Of the 187 illicit drug users, 69 (36.9%) had anti-HCV antibodies, and 58 (31%) had HCV-RNA. Using a simple logistic regression analysis, HCV infection was associated with tattoos, intravenous drug use, shared use of equipment for drug use, drug use for longer than 3 years, and daily drug use (Table 1). A multivariate analysis identified the same five risk factors for HCV infection for the two diagnostic methods employed (Table 2).

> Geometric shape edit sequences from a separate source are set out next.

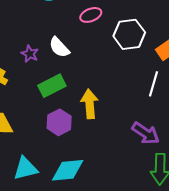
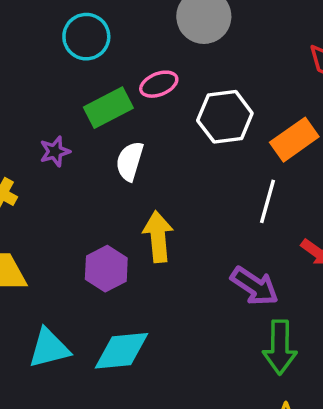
white semicircle: (59, 47) -> (130, 161), moved, turned 60
purple star: (30, 54) -> (55, 151), turned 30
green rectangle: (52, 86) -> (108, 108), moved

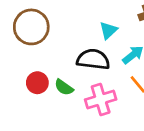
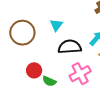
cyan triangle: (108, 30) -> (56, 25), moved
green semicircle: (64, 87) -> (49, 81), moved

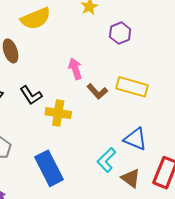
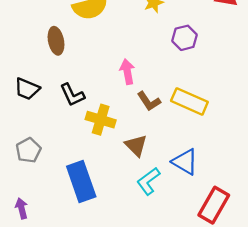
brown triangle: (131, 178) -> (136, 146), moved

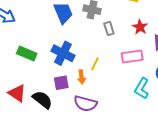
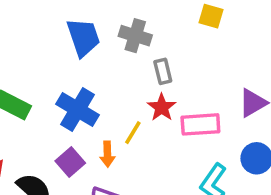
red star: (140, 27) -> (162, 107), moved
purple square: (61, 83) -> (70, 162), turned -35

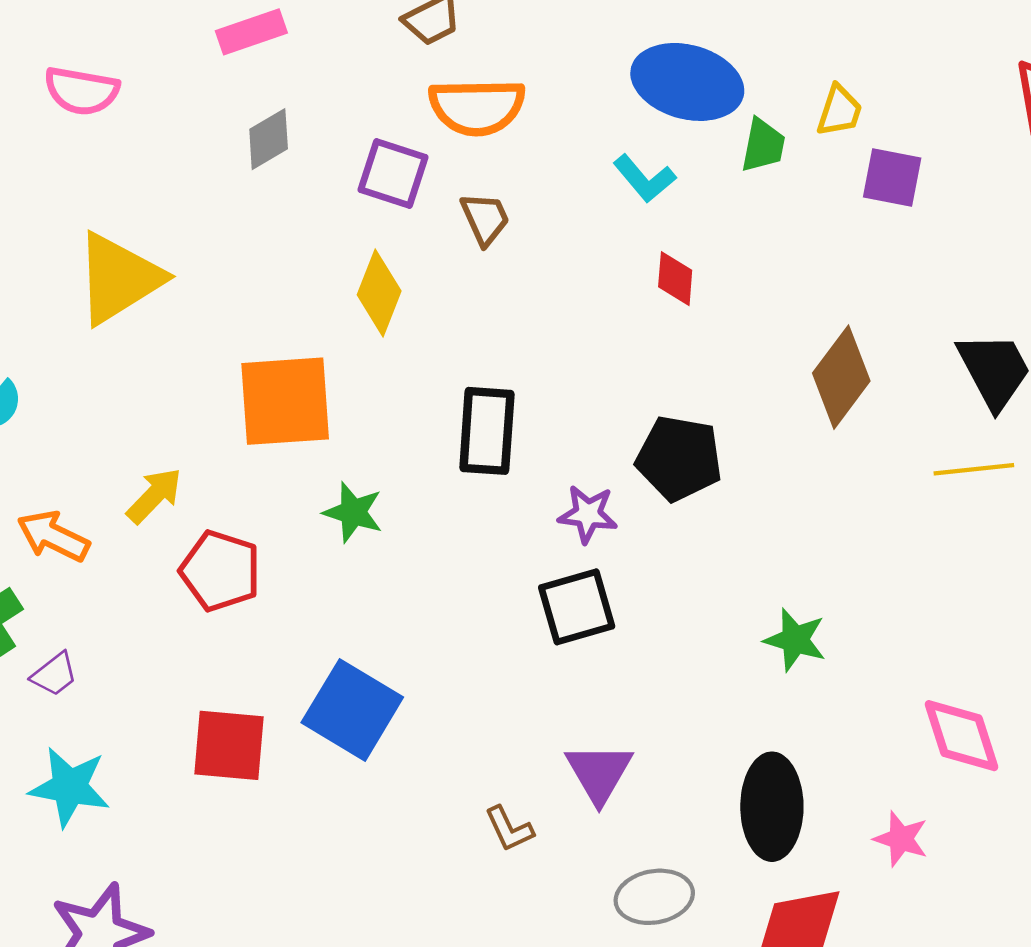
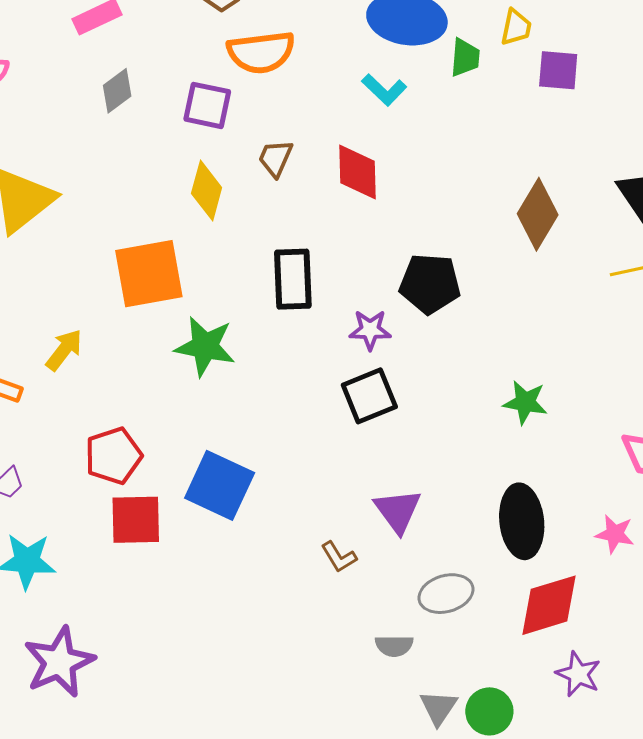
brown trapezoid: (485, 219) -> (275, 158), moved, turned -126
red diamond: (675, 279) -> (358, 172), moved, size x1.5
green star: (353, 512) -> (205, 346), size x1.4
red pentagon: (220, 571) -> (113, 456), moved, turned -30

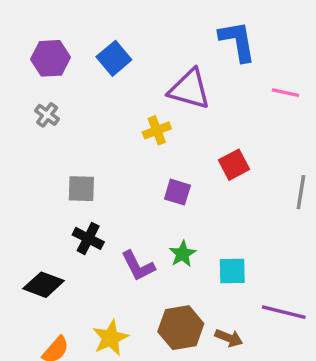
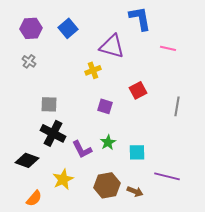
black cross: (88, 238) -> (53, 133), size x1.4
yellow star: (111, 338) -> (63, 179), moved

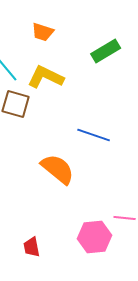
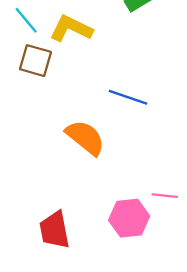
red trapezoid: (32, 247) -> (54, 230), size x1.6

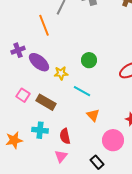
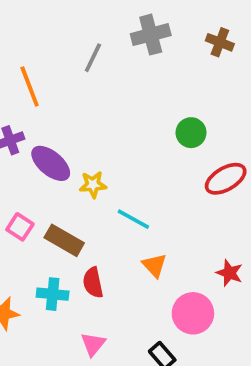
orange line: (44, 25) -> (30, 87), moved
green circle: (89, 60) -> (191, 133), moved
red semicircle: (65, 136) -> (93, 283), moved

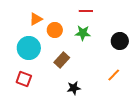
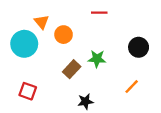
orange triangle: (36, 19) -> (42, 22), turned -40
green star: (83, 33) -> (97, 59), moved
cyan circle: (29, 48) -> (24, 44), moved

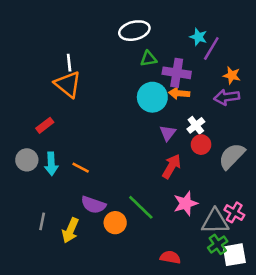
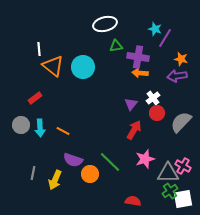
white line: (69, 63) -> (39, 49), moved
cyan circle: (152, 97) -> (83, 67), moved

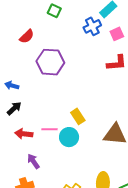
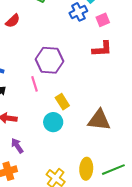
purple hexagon: (50, 62) -> (49, 60), moved
pink line: (50, 129) -> (34, 84), moved, turned 70

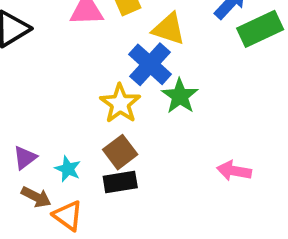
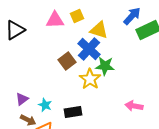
green star: (180, 96) -> (105, 66), turned -30
yellow star: (120, 104) -> (90, 79), moved
brown square: (120, 152) -> (67, 61), moved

The Hosmer-Lemeshow goodness-of-fit test showed a good fit for final model 1 (HLΧ2= 3.8; p = 0.7) and model 2 (HLΧ2 = 2.7, p = 0.8).
|Model 1*||Model 2*|
|Risk factors||OR (CI 95%)||p-value||OR (CI 95%)||p-value|
|Tattoos||15.4 (4.60 – 41.9)||< 0.01||24.6 (7.2 – 46.1)||< 0.01|
|Injecting drug use||13.6 (5.1 – 22.3)||< 0.01||16.3 (5.1 – 28.8)||< 0.01|
|Sharing of paraphernalia during drug use||9.5 (2.5 – 21.4)||0.01||7.2 (1.5 – 11.3)||0.01|
|Drug use for more than three years||39.4 (22.8 – 78.3)||< 0.01||71.7 (24.3 – 92.1)||< 0.01|
|Daily drug use||31.2 (7.3 – 83.4)||< 0.01||28.9 (9.7 – 60.2)||0.02|
Illicit drug users are currently the main group of people infected with hepatitis C1 , 13. It is well known that such individuals tend to develop a chronic infection, ultimately leading to chronic hepatitis. Many of these individuals are not clinically ill and are, therefore, unaware of their infection, leading to activities that contribute to an increased incidence of HCV2 , 15. The prevalence of HCV infection in illicit drug users varies from 10% to 95%, reflecting the presence or absence of specific risk factors, such as having a history of drug use, sharing drug paraphernalia (e.g., needles, syringes, pipes, cans, etc.), tattooing, piercing the body/ears, using drugs while being detained in jail or prison, and the number of partners present during shared use and the method of drug consumption (i.e., inhaled or injected)1 , 4 , 5 , 13 , 15.
In Salvador (State of Bahia, northeastern Brazil)7, the seroprevalence of HCV infection detected in injected-drug users was similar to that observed in this study. Note that most of the study participants use non-injecting illicit drugs. The sporadic use of injectable illicit drugs, shared equipment for drug use, and daily drug use for more than three years most likely contribute significantly to viral transmission and a high prevalence of HCV infection among illicit drug users in the municipality of Breves. A few studies13 , 14have reported the presence of HCV-RNA in the nasal secretions of cocaine and crack users, indicating a possible alternative route for virus transmission (i.e., sharing the paraphernalia used to consume these drugs).
The factors associated with HCV infection detected in illicit drug users in Breves are similar to those reported in epidemiological studies in different Brazilian municipalities for this risk group3 – 6 , 11. Specifically, the risk factors for HCV infection are identical to those detected in cocaine users in the State of Pará11, thus confirming the local epidemiological profile of HCV transmission in illicit drug users. In summary, this study identified important epidemiological aspects of HCV infection in illicit drug users in the municipality of Breves. The findings can be used to develop measures for controlling and preventing viral transmission in this risk group and in the general population.